In more recent work, network traffic feature (NTF) is transformed into four-channel Red, Green, Blue, and Alpha (RGBA) images [21]. In [21], a multistage deep learning image recognition system (ResNet50) employing transfer learning is proposed to detect contemporary malicious behavior (network attack) and to recognize the attack type. Empirical quantification of the attack type recognition allowed to achieve 99.8% in detection accuracy of the generic attack on the UNSW-NB15 dataset, and 99.7% in detection accuracy of the DDoS attack on the BOUN DDoS dataset. In [17], authors proposed a hybrid model which combines an LSTM for feature extraction and a CNN for intrusion detection. The model validation in the UNSW-NB15 dataset showed a detection accuracy of 98% which improves the performance of RNN-based intrusion detection models.

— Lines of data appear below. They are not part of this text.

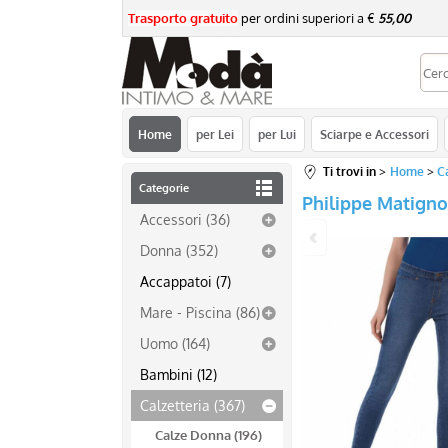
Trasporto gratuito
per ordini superiori a €
55,00
re
Home
per Lei
per Lui
Sciarpe e Accessori
Ti trovi in
Home
C
Categorie
Philippe Matigno
Accessori (36)
Donna (352)
Accappatoi (7)
Mare - Piscina (86)
Uomo (164)
Bambini (12)
Calzetteria (367)
Calze Donna (196)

Note that most of the literature reviewed focused on external intrusions. In fact, there are attacks such as operating system scripts that can be represented an internal threat per host. In [15], authors have studied the possibility of predicting whether a script executed in the operating system may be malicious based on a short sample of the data it manipulates. Consequently, the authors propose a recurrent neural network (RNN) to predict malicious behavior based on data from the operating system. The scope was to study the ability of the model for detecting malware families and variants that have not been previously stored known as zero-day attacks. In training the model, around 3000 malware samples are used, reaching 95% accuracy when one second of malicious code execution has passed.

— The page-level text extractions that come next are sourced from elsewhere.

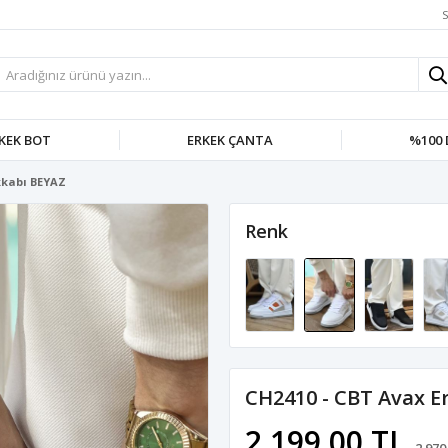
S
KEK BOT
ERKEK ÇANTA
%100 
kkabı BEYAZ
Renk
CH2410 - CBT Avax E
2.199,00 TL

Regardless of the type of technique used for the implementation of intrusion detection systems, in Table 1 can be seen that there is a trend toward the use of deep learning techniques to enhance the models accuracy compared to traditional methods. On the other hand, the possibility of implementing techniques based on image processing is highlighted to transform each data record of the dataset into an image. Most of the works reviewed can provide a guide to design an intrusion detection model applying deep learning techniques. But, to evaluate the performance model, it is relevant to use a dataset that includes modern attack types and traffic patterns rather than just data contained in legacy dataset such as NSL-KDD.

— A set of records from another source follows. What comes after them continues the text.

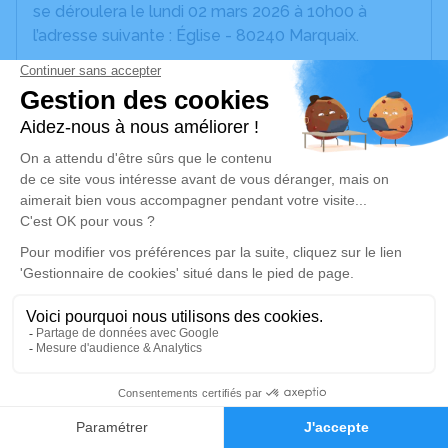
se déroulera le lundi 02 mars 2026 à 10h00 à
l’adresse suivante : Église - 80240 Marquaix.
Nous vous invitons à utiliser cet espace pour
laisser vos condoléances, partager des photos
souvenirs, une anecdote ou exprimer vos pensées
à travers des poèmes ou des textes. Cet endroit
est un lieu d'expression dédié à honorer la
mémoire de Manuel CARO.
Je rends hommage
Cérémonie religieuse
lundi 02 mars 2026 à 10h00
Église de Marquaix
80240 Marquaix
27
Faire-part
Hommages
Je rends hommage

Table 1 Summary of related work

In this paper, the proposed hybrid method for intrusion detection is supported on a CNN to perform feature extraction of traffic patterns. Furthermore, in order to provide the capability to detect several types of attack, a SVM-based classifier is incorporated into the proposed model, because SVM has proven to be effective in intrusion classification problems [7, 9, 23]. Therefore, unlike previous works, a hybrid intrusion detection model using deep learning and a classification algorithm is proposed to address the detection of several contemporary types of attack. To train and test the proposed hybrid model, the CIC-IDS2017 dataset is considered. Note that this dataset is cleaned and normalized, eliminating out-of-range data, and using a common data scale for used features.

3 Proposed Method

In order to take advantage of deep learning and traditional machine learning techniques for intrusion detection, a hybrid model is proposed. The key to the implementation of this model arises in image recognition and a classifier algorithm. In this section, the hybrid model implementation process is described.

3.1 Hybrid Intrusion Detection Model Description

Figure 1 summarizes the overall framework used to detect and classify attacks using the proposed hybrid model. The model implementation considers six fundamental steps:

Fig. 1
figure 1

Process flow of the proposed hybrid IDS model

  • Step 1. Data cleansing: To generate a normalized, balanced and diverse dataset for training the proposed model. The key is to preserve the features with high variability while a dimension reduction is applied.

  • Step 2. Labeling attacks: To categorize attacks of the same type in a unique label in order to group attacks with similar effects in the network behavior or damage.

  • Step 3. Feature normalization and image creations: To balance the dataset and generate a bank of images through the transformation of each traffic record in an 8 * 8 image with 8-bit depth.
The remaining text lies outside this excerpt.